Ce serait probablement un bon début. Et ce premier lâcher prise, sur la possibilité de ne pas lâcher prise tout de suite ou complètement, serait déjà une belle première expérience de lâcher prise qui vous mettrait en chemin. Je vous propose de lâcher un tout petit peu, maintenant de votre côté, et de venir me voir, pour que nous regardions ensemble comment lâcher prise sur le reste ?

lâcher prise

Comment pourriez-vous lâcher prise, si vous ne vous acceptez pas comme vous êtes devenu, avec vos qualités et vos difficultés ? Pour ne pas faire du lâcher prise un nouveau problème à résoudre, qui provoquera davantage de tensions, nous commencerons par considérer les choses tranquillement, avec un peu de recul et d’humour, pour décrisper la situation et regarder comment s’y installer dans la détente…

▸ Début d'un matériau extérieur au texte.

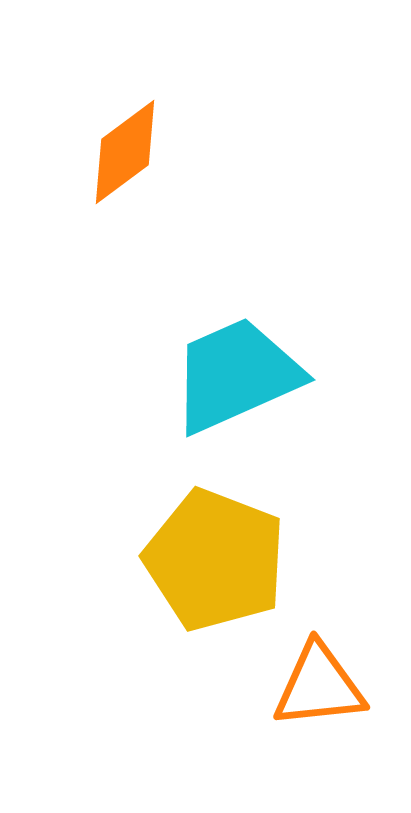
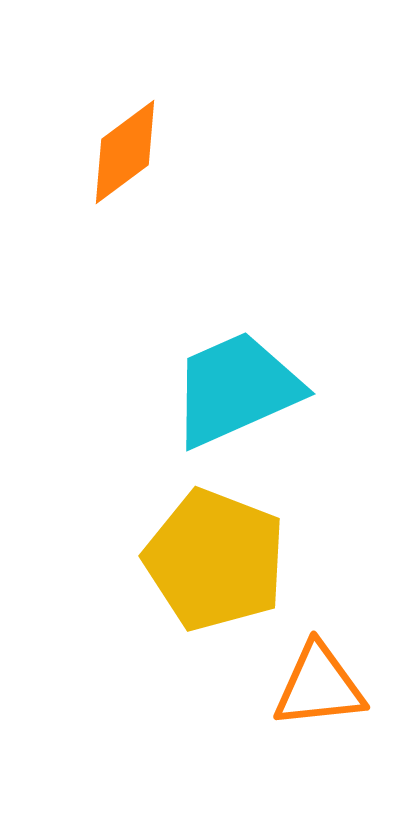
cyan trapezoid: moved 14 px down
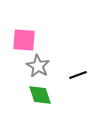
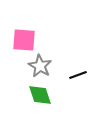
gray star: moved 2 px right
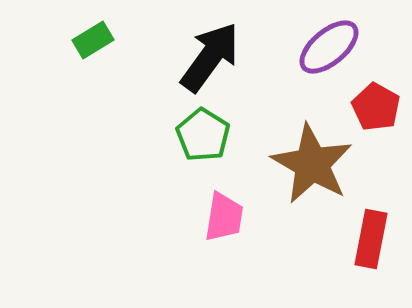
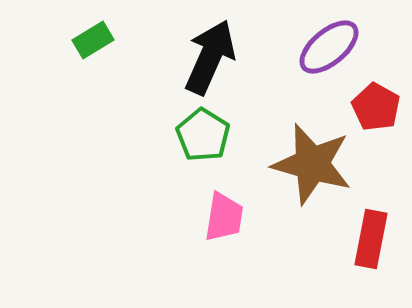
black arrow: rotated 12 degrees counterclockwise
brown star: rotated 14 degrees counterclockwise
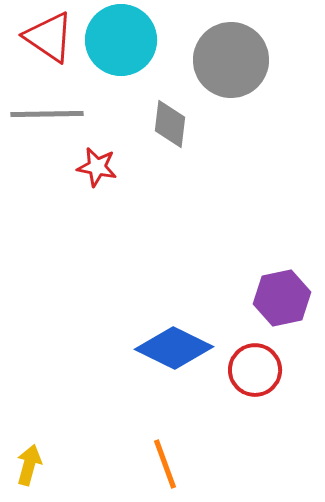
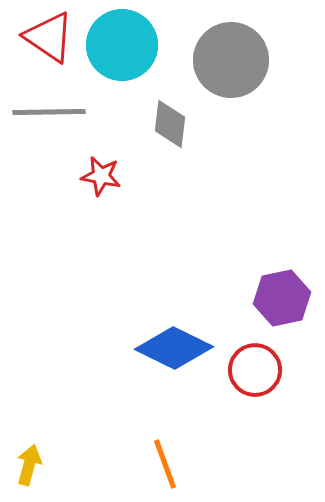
cyan circle: moved 1 px right, 5 px down
gray line: moved 2 px right, 2 px up
red star: moved 4 px right, 9 px down
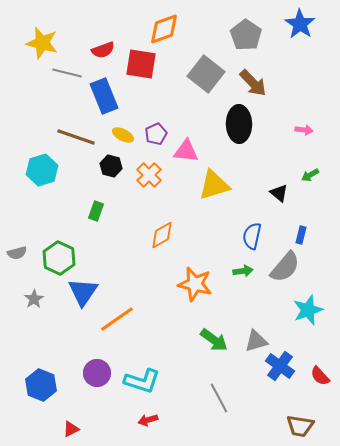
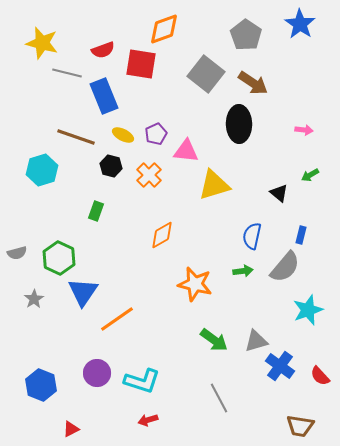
brown arrow at (253, 83): rotated 12 degrees counterclockwise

Si ce qui vous a été proposé jusqu’ici dans cet article vous a convenu, il vous suffit d’en rester là et de quitter cette page, maintenant. Eventuellement, prenez rendez-vous pour une séance de coaching et engager votre travail sur vous-même.

Par contre, si vraiment vous tenez à poursuivre cette lecture plus avant, je dois vous prévenir que nous allons maintenant changer de point de vue et de fréquence. Si vous n’y comprenez rien, n’y attachez donc aucune importance, essayez plutôt de vous laisser surprendre et cueillir par ce qui est proposé là. Ne soyez pas surpris que votre mental se perd un peu dans ce qui est écrit dans les lignes suivantes. Contentez-vous de …. “lâcher prise” et de lire en vous laissant bercer par les propositions qui s’adressent à votre profondeur, par delà votre Mental.

Aussi étonnant cela soit-il, j’aimerais m’amuser en affirmant que :

“Personne” ne peut lâcher prise !

Ce n’est pas votre mental qui peut lâcher prise. Lui, sa fonction est binaire par nature, aimer ou pas, approuver ou non, accepter ou refuser, etc… Donc il ne peut accepter d’une manière inconditionnelle et accepter ce qui pour lui est proprement inacceptable (du moins selon son cadre de référence).

Si vous cherchez à lâcher prise avec votre mental, comme un effort qui consisterait à lâcher ce qu’il vous est naturel de “tenir”, vous n’y arriverez jamais (et rassurez-vous, les autres ne sont pas plus doués que vous, ils n’y parviennent pas non plus, car le Mental ne peut pas lâcher prise !)

La seule façon de lâcher prise, est de reconnaître que vous êtes en amont et au-delà de votre Mental qui s’agrippe. Alors, tandis qu’il continuera à refuser, à trier, à catégoriser pour contrôler (c’est sa nature, on ne va pas lui en vouloir), vous, qui vous reconnaîtrez comme plus vaste que cette fonction mentale, vous vous détendrez dans le vaste espace de la conscience que vous êtes, par delà le mental.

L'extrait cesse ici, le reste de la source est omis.